Task directions:
In the records that follow, find the line containing "khoảng 54.100 tấn đã khiến giá cà phê" and the line containing "Все услуги и цены (4)", then transcribe both and every line between them exactly, omitting pictures.

(Source information)

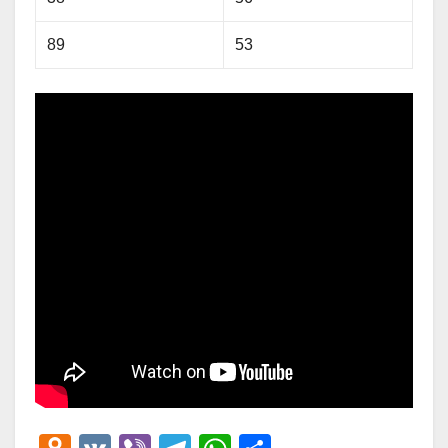
89
53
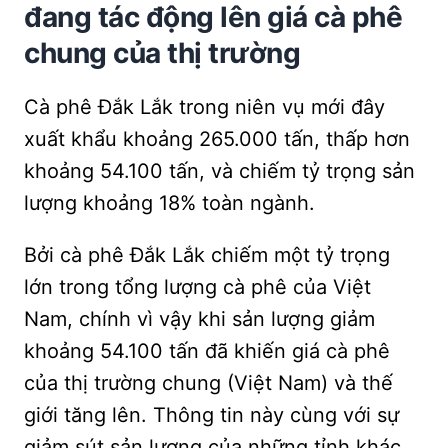
đang tác động lên giá cà phê
chung của thị trường
Cà phê Đắk Lắk trong niên vụ mới đây
xuất khẩu khoảng 265.000 tấn, thấp hơn
khoảng 54.100 tấn, và chiếm tỷ trọng sản
lượng khoảng 18% toàn ngành.
Bởi cà phê Đắk Lắk chiếm một tỷ trọng
lớn trong tổng lượng cà phê của Việt
Nam, chính vì vậy khi sản lượng giảm
khoảng 54.100 tấn đã khiến giá cà phê
của thị trường chung (Việt Nam) và thế
giới tăng lên. Thông tin này cùng với sự
giảm sút sản lượng của những tỉnh khác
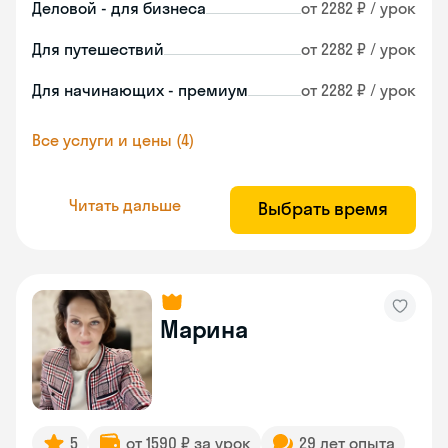
Деловой - для бизнеса
от 2282 ₽ / урок
Для путешествий
от 2282 ₽ / урок
Для начинающих - премиум
от 2282 ₽ / урок
Все услуги и цены (4)
Читать дальше
Выбрать время
Марина
5
от 1590 ₽ за урок
29 лет опыта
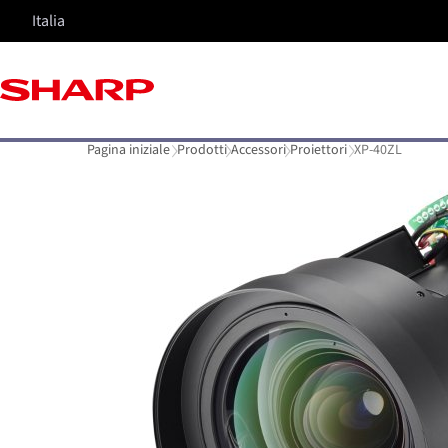
Italia
Pagina iniziale
Prodotti
Accessori
Proiettori
XP-40ZL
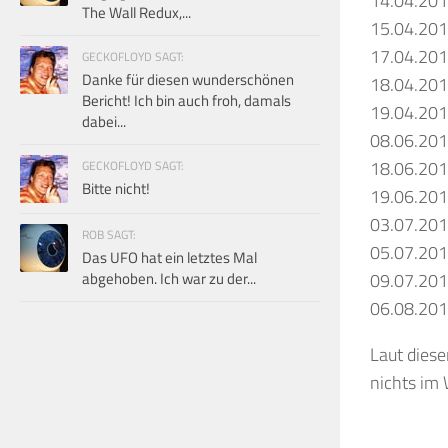
14.04.20
The Wall Redux,...
15.04.20
17.04.20
GECKOFLOYD SAGT:
Danke für diesen wunderschönen
18.04.20
Bericht! Ich bin auch froh, damals
19.04.20
dabei...
08.06.20
18.06.20
GECKOFLOYD SAGT:
Bitte nicht!
19.06.20
03.07.20
ROB SAGT:
05.07.20
Das UFO hat ein letztes Mal
abgehoben. Ich war zu der...
09.07.20
06.08.20
Laut diese
nichts im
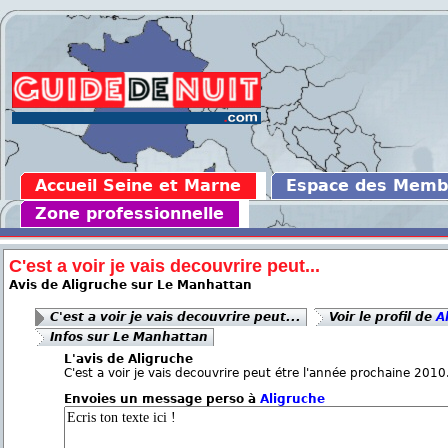
Accueil Seine et Marne
Espace des Memb
Zone professionnelle
C'est a voir je vais decouvrire peut...
Avis de Aligruche sur Le Manhattan
C'est a voir je vais decouvrire peut...
Voir le profil de
A
Infos sur Le Manhattan
L'avis de Aligruche
C'est a voir je vais decouvrire peut étre l'année prochaine 2010
Envoies un message perso à
Aligruche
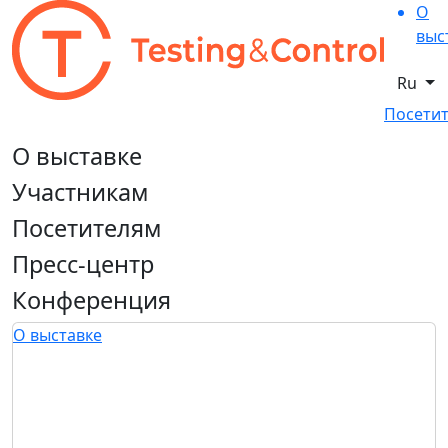
О
выс
Ru
Посетит
О выставке
Участникам
Посетителям
Пресс-центр
Конференция
О выставке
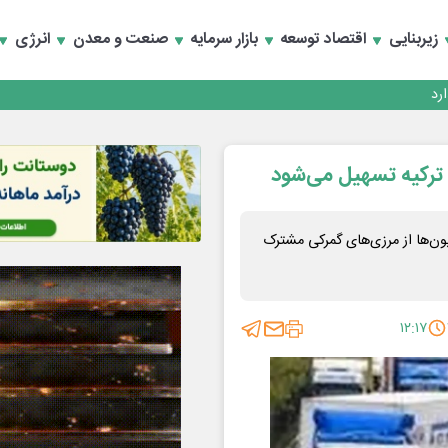
زیربنایی
اقتصاد توسعه
بازار سرمایه
صنعت و معدن
انرژی
 ترکیه تسهیل می‌شود
ن‌ها از مرزی‌های گمرکی مشترک
۱۲:۱۷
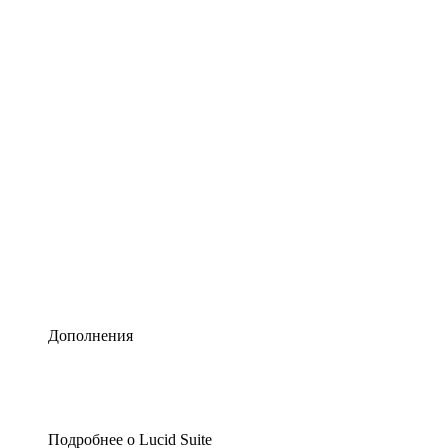
Умная схематизация
Lucidspark
Виртуальная доска для лучших идей
airfocus
Управление продуктами и дорожные карты
Дополнения
Подробнее о Lucid Suite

(End Source information)

Task solution:
khoảng 54.100 tấn đã khiến giá cà phê
của thị trường chung (Việt Nam) và thế
giới tăng lên. Thông tin này cùng với sự
giảm sút sản lượng của những tỉnh khác
Деловой - для бизнеса
от 2282 ₽ / урок
Для путешествий
от 2282 ₽ / урок
Для начинающих - премиум
от 2282 ₽ / урок
Все услуги и цены (4)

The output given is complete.